Брала мамуля рано и бойко говорящее дитя, еще не научившееся ходить, но при этом ползающее с неуловимостью и проворством таракашки с собой на работу, где и приобщала к благородной миссии по обеспечению населения хозяйственными товарами.
Чтоб таракашка не сбежал, сажали его в пустую бочку для солений,  и недра бондарного изделия, отпугивая покупателей, требовательно-гудящим басом вещали: «Хочу кугурчик!».

Чем не малолетний философ? Есть бочка - должны быть огурцы.

Доподлинно не известно, способствовала ли аура огуречной тары почасовому приросту ребенка, но памятуя про закоренелую привычку Диогена «переоценивать ценности» во чреве своего странного жилища, можно предположить, что атмосфера  древесного сосуда самым беспардонным образом повлияла на формирование в характере любительницы солененького склонности к уединению и тяги к философским размышлениям.

Настороженно глазеет со дна деревянной посудины нежного возраста особа, по сурово насупленным бровкам которой понятно:  забот невпроворот, а тут фотовспышки, и все такое, короче - глупости.

- А ведь действительно, были же заботы, точно знаю что были. — наморщила конопатый носик Ляля.

Неужели не помнишь? Глупая ты, Лялька, самые первые, - дитячьи! Благодаря им крохотный наивный мирок растет, расширяется до самых, до вселенских границ.

ДЕД

- Везет ей, этой девчонке, все у нее впереди.

И вдруг Ляля ощутила нестерпимое желание хоть на минуточку, совсем на чуть-чуть вернуться в прошлое. Не для того чтобы все заново, а чтобы очутиться в кругу близких, но  теперь таких далеких родных лиц.

В задумчивости погладила Ляля фотографию деда. Как молод он здесь. А на закорках его, болтая пятками, восседает счастливая Лялька. Она занята увлекательным и важным делом, можно сказать, семейным ритуалом по разыскиванию на рано облысевшей голове предка одиноких волосинок, которые были совместно торжественно поименованы «чупчиком».

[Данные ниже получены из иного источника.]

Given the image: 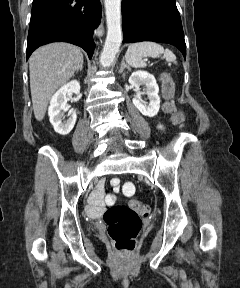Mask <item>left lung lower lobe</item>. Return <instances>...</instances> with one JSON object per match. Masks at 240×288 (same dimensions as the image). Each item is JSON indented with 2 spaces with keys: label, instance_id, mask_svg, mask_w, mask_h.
<instances>
[{
  "label": "left lung lower lobe",
  "instance_id": "1",
  "mask_svg": "<svg viewBox=\"0 0 240 288\" xmlns=\"http://www.w3.org/2000/svg\"><path fill=\"white\" fill-rule=\"evenodd\" d=\"M124 43L155 41L177 47L186 58V44L175 0H122Z\"/></svg>",
  "mask_w": 240,
  "mask_h": 288
}]
</instances>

Что уж так привлекало дитя в дедовом чупчике, сказать сложно, но то что лысина была исключительно мила Лялькиному сердцу — это точно.

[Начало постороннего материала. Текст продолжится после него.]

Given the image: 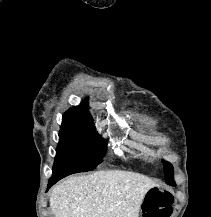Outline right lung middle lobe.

В первую свою годовщину, серьезно захворав, попала Ляля в больницу, и по прошествии некоторого времени, вероятно по-малолетству и запрету свиданий, стала забывать домашнюю жизнь. 
  
Маме  как-то удалось подкараулить больничную нянечку и уговорить её поставить Ляльку на подоконник, чтобы тоскующие родственники, сквозь обледеневшее стекло, смогли увидеть болящее дитя.

Пытаясь привлечь внимание кровиночки,  родители под окнами махали руками, кричали, скакали зайцами, но Лялька равнодушно взирала на собравшуюся любящую семью. Не узнала.

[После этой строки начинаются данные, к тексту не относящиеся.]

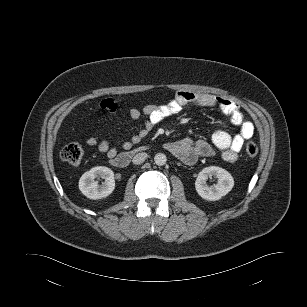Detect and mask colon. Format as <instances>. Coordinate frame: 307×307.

И тут дед, сорвав в отчаянии с головы модную шапку-пирожок, начал хлопать себя по лысине. Что-то до боли знакомое уловила Лялька в поблескивающей на солнце плешке.
- Да это же родимый чупчик, - и малышка радостно начала стучать ладошками по обледеневшему стеклу, ведь дедушкин «чупчик» - это вам не чубчик, и совсем не кучерявый, но самый прекрасный, самый любимый на свете.

Лялькин предок был человеком немногословным, обладал характером спокойным, уравновешенным и добрым, но при этом нрав его был в меру строг и упрям, а это, как говорится, издержки национальности, - карел, одним словом.

Бабушка говаривала порой внукам и правнукам своим:
- Дед ваш — святой человек. Никогда слова плохого от него не слышала. Я, бывает, вспылю, разворчусь, прикрикну, а он знай себе молчит, словно воды в рот набрал. Ну, и успокаиваюсь, чего голосить-то, - как об стенку горох.
Детей своих, родителей, значит, ваших пальцем в жизни не тронул, да и не ругал-то никогда. Набедокурят порой, я в крик, а то и за ремень схвачусь, им хоть бы что, но вот если скажу, что  папке пожалуюсь, - сразу как шелковые становились. Одного взгляда отцовского им было достаточно.

- Да как же, бабуля, -  вмешивался в бабушкины похвалы супругу своему кто нибудь из внуков, - говорила же ты, что влетело однажды старшеньким от деда-то, расскажи.

- Да-а, было дело, в западной Белоруссии, незадолго после войны. Стояла дедушкина рота в Барановичах, и повел он как-то солдат, на стрельбище. А Аля со Славиком сбежали за малиной, которая росла как раз на полигоне.
Только приказал Миша: «Готовсь», - поднял руку чтобы скомандовать: «Пли», - как увидал, что за мишенями, детки его малину собирают.  Прибавили паршивцы батюшке седых волос, в то время еще была цела дедова шевелюра. Ох, и лупил же он тогда своим офицерским ремнем обоих.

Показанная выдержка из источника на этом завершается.